The current energy and inflation crisis has led to significant real wage losses, and consumer confidence in Germany is deep in the doldrums. As a result, business sentiment among SME retailers is also dropping to new record lows. But at least the nosedive slowed in October, when the decline was only 0.3 points to -37.5 balance points. Among service providers, the only segment of SMEs to record a small sentiment improvement (+0.3 point), the mood is not quite as dire thanks to slightly brighter expectations. The construction sector recorded the strongest decline in business sentiment in October (-3.4 points to -19.1 balance points). This particularly interest rate-sensitive sector is likely to feel the ECB’s rapid interest rate turnaround most of all, even if ongoing and firmly planned construction projects will probably prevent a hard fall.

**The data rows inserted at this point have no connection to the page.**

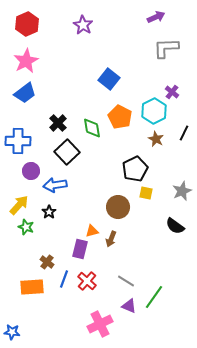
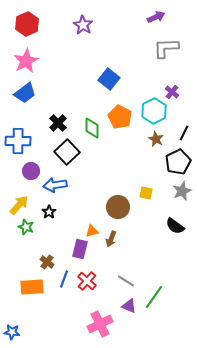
green diamond: rotated 10 degrees clockwise
black pentagon: moved 43 px right, 7 px up
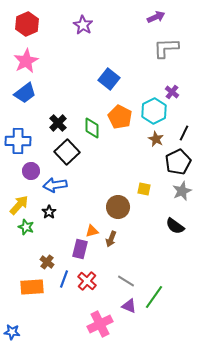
yellow square: moved 2 px left, 4 px up
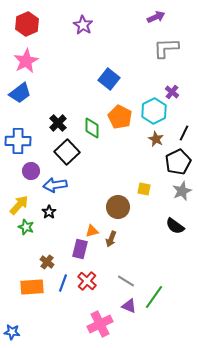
blue trapezoid: moved 5 px left
blue line: moved 1 px left, 4 px down
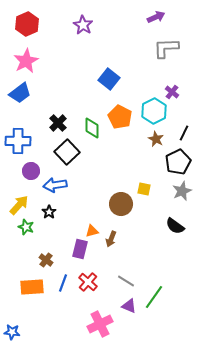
brown circle: moved 3 px right, 3 px up
brown cross: moved 1 px left, 2 px up
red cross: moved 1 px right, 1 px down
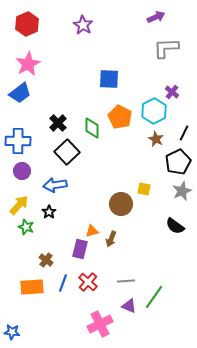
pink star: moved 2 px right, 3 px down
blue square: rotated 35 degrees counterclockwise
purple circle: moved 9 px left
gray line: rotated 36 degrees counterclockwise
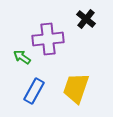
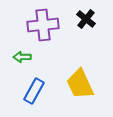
purple cross: moved 5 px left, 14 px up
green arrow: rotated 36 degrees counterclockwise
yellow trapezoid: moved 4 px right, 4 px up; rotated 44 degrees counterclockwise
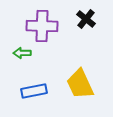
purple cross: moved 1 px left, 1 px down; rotated 8 degrees clockwise
green arrow: moved 4 px up
blue rectangle: rotated 50 degrees clockwise
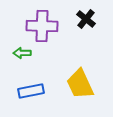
blue rectangle: moved 3 px left
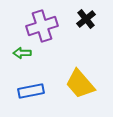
black cross: rotated 12 degrees clockwise
purple cross: rotated 20 degrees counterclockwise
yellow trapezoid: rotated 16 degrees counterclockwise
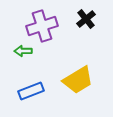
green arrow: moved 1 px right, 2 px up
yellow trapezoid: moved 2 px left, 4 px up; rotated 80 degrees counterclockwise
blue rectangle: rotated 10 degrees counterclockwise
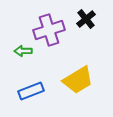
purple cross: moved 7 px right, 4 px down
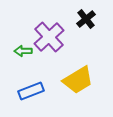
purple cross: moved 7 px down; rotated 24 degrees counterclockwise
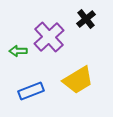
green arrow: moved 5 px left
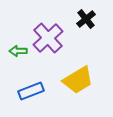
purple cross: moved 1 px left, 1 px down
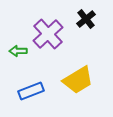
purple cross: moved 4 px up
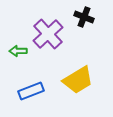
black cross: moved 2 px left, 2 px up; rotated 30 degrees counterclockwise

Unlike in SMEs, sentiment among large enterprises continued to plummet almost unabated, dropping by 2.9 points to -28.8 balance points. What is particularly striking is that despite the slightly improved conditions such as the fiscal support package, expectations failed to brighten in this segment.
“At the end of October the Federal Statistical Office surprised with the announcement of positive third quarter GDP growth which, as the icing on the cake, was actually driven by household consumption despite the depressed mood among consumers and retailers”, said Dr Fritzi Köhler-Geib, Chief Economist of KfW. “Excess savings and pent-up demand from the lockdown periods are still likely to play a role here, and purchasing power losses resulting from the energy crisis can also be offset by a declining savings rate. These effects are set to stabilise consumption in the winter half-year as well, although it will probably drop nonetheless. Furthermore, the ECB’s rapid interest rate turnaround, the continuing very pessimistic business expectations and banks’ increasingly restrictive lending policies – particularly towards small and medium-sized enterprises – are creating strong headwinds for investment. If that were to cause the cancellation of, in particular, investments needed to achieve a future-proof and net-zero economy, the damage would be great”, added Köhler-Geib.